Aim of the task:
Check every line below for the word "Documents" and copy the ones that have it.

Task material:
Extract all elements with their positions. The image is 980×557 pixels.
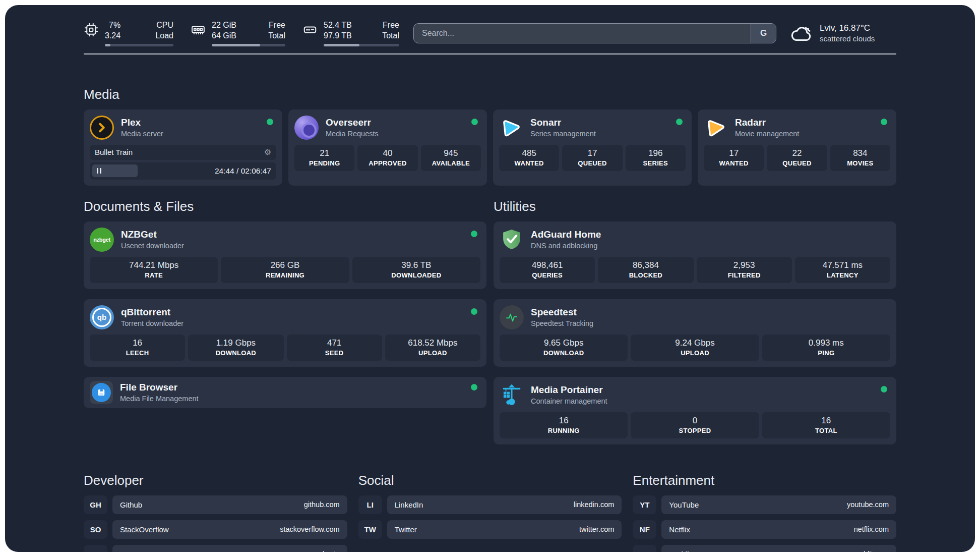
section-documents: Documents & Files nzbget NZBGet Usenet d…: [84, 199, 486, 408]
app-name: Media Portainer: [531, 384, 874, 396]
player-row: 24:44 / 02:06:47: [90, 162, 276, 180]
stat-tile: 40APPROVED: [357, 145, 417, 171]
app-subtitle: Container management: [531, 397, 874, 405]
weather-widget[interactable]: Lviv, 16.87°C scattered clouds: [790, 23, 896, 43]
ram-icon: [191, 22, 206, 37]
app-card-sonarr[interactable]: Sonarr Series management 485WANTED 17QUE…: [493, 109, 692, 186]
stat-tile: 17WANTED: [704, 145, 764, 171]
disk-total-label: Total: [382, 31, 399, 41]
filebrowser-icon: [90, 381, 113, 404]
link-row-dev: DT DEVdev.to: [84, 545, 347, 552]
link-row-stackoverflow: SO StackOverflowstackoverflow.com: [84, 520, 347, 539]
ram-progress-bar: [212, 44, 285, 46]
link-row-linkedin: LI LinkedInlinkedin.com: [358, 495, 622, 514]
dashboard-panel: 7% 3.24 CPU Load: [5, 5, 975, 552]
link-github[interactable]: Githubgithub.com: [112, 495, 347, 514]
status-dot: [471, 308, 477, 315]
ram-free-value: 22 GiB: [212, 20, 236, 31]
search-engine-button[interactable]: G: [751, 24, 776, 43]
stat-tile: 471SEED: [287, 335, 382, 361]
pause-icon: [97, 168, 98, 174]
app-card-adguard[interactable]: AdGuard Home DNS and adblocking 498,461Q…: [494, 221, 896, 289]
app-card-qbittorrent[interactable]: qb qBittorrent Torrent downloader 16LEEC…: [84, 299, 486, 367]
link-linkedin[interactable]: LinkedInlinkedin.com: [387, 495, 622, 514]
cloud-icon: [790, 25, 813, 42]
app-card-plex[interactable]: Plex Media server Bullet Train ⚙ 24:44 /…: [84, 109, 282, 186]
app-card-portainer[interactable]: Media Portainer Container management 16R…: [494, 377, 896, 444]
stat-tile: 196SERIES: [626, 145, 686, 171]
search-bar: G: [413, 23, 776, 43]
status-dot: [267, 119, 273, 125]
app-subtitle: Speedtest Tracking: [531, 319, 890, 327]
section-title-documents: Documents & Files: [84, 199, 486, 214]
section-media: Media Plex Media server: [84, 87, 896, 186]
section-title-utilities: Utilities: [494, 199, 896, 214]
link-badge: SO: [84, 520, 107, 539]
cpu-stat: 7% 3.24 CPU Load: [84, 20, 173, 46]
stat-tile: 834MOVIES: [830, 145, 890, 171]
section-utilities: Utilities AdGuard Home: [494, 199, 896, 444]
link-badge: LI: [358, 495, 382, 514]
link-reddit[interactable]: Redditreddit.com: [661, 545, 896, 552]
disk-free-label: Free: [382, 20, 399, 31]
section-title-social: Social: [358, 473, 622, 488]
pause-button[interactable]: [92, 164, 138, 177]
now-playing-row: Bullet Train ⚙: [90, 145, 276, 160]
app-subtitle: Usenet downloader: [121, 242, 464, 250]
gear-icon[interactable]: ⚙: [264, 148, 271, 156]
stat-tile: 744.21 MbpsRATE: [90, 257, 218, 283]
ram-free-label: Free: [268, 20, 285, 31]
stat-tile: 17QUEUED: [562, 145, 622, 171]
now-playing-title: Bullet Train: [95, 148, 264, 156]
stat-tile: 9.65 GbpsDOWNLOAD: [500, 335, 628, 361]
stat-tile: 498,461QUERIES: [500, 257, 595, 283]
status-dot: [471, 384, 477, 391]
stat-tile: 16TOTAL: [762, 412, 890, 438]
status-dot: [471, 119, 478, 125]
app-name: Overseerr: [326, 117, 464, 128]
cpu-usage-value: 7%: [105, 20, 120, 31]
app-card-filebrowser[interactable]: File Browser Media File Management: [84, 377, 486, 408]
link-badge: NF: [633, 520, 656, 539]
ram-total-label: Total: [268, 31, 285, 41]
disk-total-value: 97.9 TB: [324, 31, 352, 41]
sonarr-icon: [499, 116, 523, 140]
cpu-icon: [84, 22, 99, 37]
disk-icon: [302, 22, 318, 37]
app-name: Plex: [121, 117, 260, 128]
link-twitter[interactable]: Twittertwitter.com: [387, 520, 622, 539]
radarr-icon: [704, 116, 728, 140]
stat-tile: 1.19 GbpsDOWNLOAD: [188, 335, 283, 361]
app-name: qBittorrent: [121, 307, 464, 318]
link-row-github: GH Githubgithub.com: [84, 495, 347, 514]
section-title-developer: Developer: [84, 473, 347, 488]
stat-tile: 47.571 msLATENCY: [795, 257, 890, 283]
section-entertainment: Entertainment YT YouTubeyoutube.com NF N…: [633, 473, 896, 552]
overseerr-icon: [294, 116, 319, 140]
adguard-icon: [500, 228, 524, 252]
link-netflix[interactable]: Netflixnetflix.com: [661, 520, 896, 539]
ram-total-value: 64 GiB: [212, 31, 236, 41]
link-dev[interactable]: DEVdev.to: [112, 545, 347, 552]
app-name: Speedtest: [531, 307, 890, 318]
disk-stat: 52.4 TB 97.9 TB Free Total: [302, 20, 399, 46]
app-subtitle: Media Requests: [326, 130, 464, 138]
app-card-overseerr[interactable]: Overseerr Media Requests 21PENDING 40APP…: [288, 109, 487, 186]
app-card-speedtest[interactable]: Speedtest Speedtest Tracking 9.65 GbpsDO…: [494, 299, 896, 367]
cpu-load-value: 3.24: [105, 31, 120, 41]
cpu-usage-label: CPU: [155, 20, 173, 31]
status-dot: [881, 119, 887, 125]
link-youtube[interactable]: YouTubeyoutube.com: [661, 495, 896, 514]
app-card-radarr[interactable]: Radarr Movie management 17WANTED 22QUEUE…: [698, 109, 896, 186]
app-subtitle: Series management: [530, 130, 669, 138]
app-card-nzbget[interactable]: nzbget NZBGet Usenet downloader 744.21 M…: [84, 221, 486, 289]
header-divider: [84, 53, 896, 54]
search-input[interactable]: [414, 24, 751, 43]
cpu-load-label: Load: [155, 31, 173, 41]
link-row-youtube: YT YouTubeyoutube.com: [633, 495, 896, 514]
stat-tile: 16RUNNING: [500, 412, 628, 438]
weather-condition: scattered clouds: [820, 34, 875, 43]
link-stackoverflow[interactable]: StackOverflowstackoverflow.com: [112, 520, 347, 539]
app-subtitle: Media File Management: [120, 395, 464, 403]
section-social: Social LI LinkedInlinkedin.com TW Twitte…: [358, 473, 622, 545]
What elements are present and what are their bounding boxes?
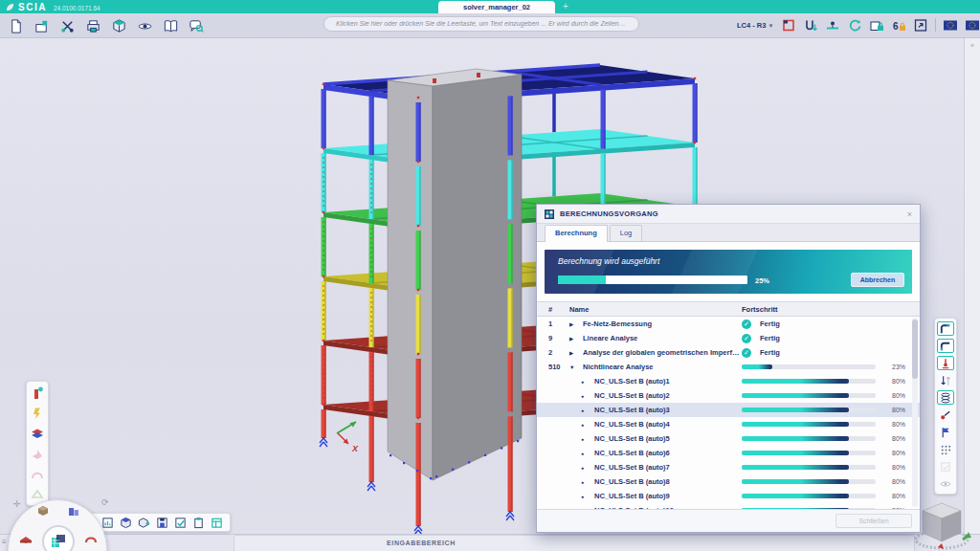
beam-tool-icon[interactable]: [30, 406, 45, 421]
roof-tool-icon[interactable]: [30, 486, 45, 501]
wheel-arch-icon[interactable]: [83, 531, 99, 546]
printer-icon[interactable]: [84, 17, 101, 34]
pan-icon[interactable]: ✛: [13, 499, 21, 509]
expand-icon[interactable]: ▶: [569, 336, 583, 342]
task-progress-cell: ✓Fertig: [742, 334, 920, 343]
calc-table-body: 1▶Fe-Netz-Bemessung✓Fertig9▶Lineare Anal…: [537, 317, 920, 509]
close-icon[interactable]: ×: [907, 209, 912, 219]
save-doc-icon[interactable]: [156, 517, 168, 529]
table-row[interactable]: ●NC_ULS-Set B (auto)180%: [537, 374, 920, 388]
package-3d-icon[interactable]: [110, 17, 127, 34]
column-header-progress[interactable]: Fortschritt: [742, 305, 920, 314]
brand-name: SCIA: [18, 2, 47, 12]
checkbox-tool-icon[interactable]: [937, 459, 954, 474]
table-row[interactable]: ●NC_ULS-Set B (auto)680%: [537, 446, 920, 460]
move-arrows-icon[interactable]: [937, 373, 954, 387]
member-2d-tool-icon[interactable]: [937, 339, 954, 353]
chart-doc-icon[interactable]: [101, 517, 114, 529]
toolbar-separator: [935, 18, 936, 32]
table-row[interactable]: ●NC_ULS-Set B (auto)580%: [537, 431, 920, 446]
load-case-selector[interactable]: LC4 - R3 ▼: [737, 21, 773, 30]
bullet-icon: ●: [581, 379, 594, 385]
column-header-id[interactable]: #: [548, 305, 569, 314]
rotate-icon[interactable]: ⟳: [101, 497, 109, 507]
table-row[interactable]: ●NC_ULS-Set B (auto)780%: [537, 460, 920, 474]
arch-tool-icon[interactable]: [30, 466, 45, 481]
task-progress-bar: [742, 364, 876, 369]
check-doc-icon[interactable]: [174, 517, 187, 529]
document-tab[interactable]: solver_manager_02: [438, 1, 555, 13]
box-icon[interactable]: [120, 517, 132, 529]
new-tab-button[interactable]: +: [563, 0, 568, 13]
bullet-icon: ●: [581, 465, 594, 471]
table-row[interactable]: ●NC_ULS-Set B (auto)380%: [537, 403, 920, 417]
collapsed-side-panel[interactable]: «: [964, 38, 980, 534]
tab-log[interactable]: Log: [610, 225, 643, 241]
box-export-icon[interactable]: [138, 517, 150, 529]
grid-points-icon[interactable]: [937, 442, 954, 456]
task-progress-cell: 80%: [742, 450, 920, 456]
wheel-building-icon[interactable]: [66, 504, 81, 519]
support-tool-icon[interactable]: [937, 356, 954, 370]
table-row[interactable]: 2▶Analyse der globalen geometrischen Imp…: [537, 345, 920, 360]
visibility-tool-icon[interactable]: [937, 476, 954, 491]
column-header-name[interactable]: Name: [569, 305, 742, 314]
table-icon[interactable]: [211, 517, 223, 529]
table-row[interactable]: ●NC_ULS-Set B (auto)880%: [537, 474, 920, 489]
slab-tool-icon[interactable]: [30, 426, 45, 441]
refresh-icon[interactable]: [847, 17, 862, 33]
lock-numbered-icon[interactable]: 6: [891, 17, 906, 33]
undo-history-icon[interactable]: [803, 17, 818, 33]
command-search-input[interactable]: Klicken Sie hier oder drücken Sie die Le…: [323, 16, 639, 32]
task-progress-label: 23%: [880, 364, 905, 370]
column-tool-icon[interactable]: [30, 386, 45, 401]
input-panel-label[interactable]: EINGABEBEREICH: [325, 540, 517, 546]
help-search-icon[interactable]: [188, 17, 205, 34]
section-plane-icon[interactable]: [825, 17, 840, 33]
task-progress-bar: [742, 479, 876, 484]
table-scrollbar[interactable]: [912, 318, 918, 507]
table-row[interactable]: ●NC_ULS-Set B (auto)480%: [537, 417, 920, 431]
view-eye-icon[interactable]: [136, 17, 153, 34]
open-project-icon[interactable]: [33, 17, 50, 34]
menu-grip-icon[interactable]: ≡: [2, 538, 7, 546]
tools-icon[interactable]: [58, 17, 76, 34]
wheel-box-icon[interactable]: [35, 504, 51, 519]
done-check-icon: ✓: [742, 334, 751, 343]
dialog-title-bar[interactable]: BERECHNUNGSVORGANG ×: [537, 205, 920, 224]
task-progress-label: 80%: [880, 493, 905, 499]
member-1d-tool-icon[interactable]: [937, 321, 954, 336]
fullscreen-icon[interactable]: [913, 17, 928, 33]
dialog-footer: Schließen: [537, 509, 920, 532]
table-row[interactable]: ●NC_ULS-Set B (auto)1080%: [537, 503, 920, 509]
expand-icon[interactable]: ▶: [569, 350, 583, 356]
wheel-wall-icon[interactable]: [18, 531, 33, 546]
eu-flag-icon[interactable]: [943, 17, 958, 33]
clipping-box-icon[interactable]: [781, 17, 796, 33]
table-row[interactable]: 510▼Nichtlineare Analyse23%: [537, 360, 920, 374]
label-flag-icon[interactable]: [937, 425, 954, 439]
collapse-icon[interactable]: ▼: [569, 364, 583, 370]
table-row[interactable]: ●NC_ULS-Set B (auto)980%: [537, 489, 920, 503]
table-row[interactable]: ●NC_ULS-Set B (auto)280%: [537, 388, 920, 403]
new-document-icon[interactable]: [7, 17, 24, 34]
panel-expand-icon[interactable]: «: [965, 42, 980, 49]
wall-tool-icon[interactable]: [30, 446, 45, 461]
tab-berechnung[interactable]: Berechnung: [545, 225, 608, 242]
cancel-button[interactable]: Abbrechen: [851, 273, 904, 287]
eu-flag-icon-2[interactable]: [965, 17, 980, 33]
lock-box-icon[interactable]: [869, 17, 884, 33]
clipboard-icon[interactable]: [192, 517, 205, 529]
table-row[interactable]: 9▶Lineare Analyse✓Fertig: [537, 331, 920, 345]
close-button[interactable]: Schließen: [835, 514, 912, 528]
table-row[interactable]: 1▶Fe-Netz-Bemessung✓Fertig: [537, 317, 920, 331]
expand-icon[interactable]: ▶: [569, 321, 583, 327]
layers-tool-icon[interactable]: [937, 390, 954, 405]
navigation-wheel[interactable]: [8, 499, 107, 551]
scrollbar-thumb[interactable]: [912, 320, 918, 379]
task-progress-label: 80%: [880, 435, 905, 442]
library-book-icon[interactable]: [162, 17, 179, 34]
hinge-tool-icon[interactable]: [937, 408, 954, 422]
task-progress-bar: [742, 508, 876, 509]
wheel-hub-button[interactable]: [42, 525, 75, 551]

Written answer:
section-documents: Documents & Files nzbget NZBGet Usenet d…: [84, 199, 486, 408]
section-title-documents: Documents & Files: [84, 199, 486, 214]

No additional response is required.